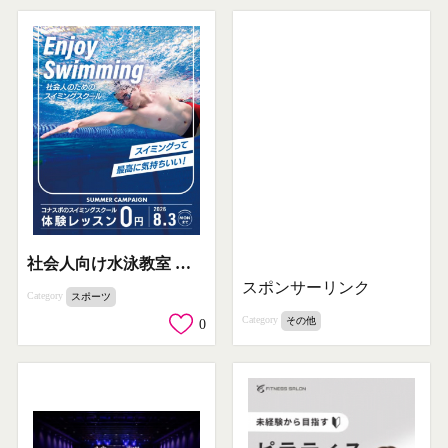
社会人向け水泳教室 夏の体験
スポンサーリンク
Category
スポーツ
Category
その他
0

* * *

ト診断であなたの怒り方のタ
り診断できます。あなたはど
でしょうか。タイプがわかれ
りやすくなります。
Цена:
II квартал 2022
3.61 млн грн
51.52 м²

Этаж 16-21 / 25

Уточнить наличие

...

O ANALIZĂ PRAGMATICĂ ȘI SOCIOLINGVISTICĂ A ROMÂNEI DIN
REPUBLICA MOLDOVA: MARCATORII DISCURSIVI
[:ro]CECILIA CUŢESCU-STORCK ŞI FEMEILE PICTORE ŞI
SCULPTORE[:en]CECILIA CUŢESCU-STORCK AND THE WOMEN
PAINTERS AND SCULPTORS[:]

EXERCISE DIRECTIONS: If a line in the data above holds the string "STORCK", report that line.

ANSWER FOR THIS EXERCISE:
[:ro]CECILIA CUŢESCU-STORCK ŞI FEMEILE PICTORE ŞI
SCULPTORE[:en]CECILIA CUŢESCU-STORCK AND THE WOMEN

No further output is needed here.